Your reply should contain the whole listing below, repeated exactly, and no images.
*** EXTRACTED DATA ***
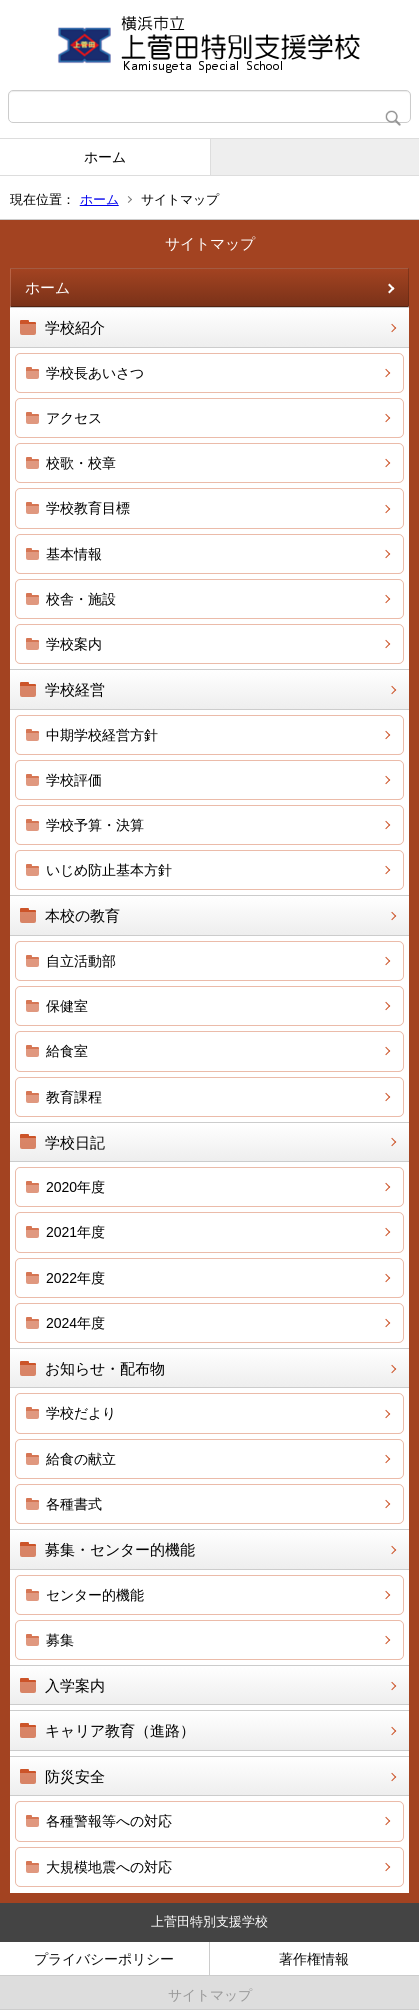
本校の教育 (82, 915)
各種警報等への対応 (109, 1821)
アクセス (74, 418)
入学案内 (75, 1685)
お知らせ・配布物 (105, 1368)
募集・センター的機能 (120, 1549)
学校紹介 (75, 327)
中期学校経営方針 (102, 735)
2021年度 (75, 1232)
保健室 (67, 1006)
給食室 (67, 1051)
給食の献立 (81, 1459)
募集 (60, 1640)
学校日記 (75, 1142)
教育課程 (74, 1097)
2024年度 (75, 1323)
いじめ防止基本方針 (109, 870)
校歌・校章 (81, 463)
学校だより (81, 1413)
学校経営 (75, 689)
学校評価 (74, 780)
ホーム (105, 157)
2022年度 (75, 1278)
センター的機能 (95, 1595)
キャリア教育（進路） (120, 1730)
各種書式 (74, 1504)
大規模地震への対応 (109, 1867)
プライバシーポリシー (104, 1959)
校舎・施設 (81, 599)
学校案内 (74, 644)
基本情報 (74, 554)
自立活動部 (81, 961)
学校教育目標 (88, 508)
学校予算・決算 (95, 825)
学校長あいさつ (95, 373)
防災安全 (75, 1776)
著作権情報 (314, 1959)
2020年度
*** End of EXTRACTED DATA ***
OUTPUT FOR THIS EXERCISE >>
本校の教育 (82, 915)
各種警報等への対応 (109, 1821)
アクセス (74, 418)
入学案内 (75, 1685)
お知らせ・配布物 (105, 1368)
募集・センター的機能 (120, 1549)
学校紹介 (75, 327)
中期学校経営方針 (102, 735)
2021年度 (75, 1232)
保健室 (67, 1006)
給食室 (67, 1051)
給食の献立 (81, 1459)
募集 (60, 1640)
学校日記 (75, 1142)
教育課程 (74, 1097)
2024年度 (75, 1323)
いじめ防止基本方針 (109, 870)
校歌・校章 (81, 463)
学校だより (81, 1413)
学校経営 (75, 689)
学校評価 (74, 780)
ホーム (105, 157)
2022年度 (75, 1278)
センター的機能 (95, 1595)
キャリア教育（進路） (120, 1730)
各種書式 (74, 1504)
大規模地震への対応 (109, 1867)
プライバシーポリシー (104, 1959)
校舎・施設 (81, 599)
学校案内 (74, 644)
基本情報 (74, 554)
自立活動部 (81, 961)
学校教育目標 (88, 508)
学校予算・決算 (95, 825)
学校長あいさつ (95, 373)
防災安全 (75, 1776)
著作権情報 (314, 1959)
2020年度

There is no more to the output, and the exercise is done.